§ **YOUR GOAL**
The answer is the full set of records below, transcribed exactly.

§ **DATA LISTING**
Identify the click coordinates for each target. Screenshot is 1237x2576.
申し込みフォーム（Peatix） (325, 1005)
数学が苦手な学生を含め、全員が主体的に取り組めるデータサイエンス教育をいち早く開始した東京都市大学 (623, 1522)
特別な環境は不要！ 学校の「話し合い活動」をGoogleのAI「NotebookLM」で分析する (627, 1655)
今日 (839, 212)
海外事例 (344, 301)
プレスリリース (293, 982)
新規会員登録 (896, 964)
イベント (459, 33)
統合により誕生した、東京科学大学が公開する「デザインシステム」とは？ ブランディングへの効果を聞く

§ **FINAL ANSWER**
Identify the click coordinates for each target. Screenshot is 1237x2576.
申し込みフォーム（Peatix） (325, 1005)
数学が苦手な学生を含め、全員が主体的に取り組めるデータサイエンス教育をいち早く開始した東京都市大学 (623, 1522)
特別な環境は不要！ 学校の「話し合い活動」をGoogleのAI「NotebookLM」で分析する (627, 1655)
今日 (839, 212)
海外事例 (344, 301)
プレスリリース (293, 982)
新規会員登録 (896, 964)
イベント (459, 33)
統合により誕生した、東京科学大学が公開する「デザインシステム」とは？ ブランディングへの効果を聞く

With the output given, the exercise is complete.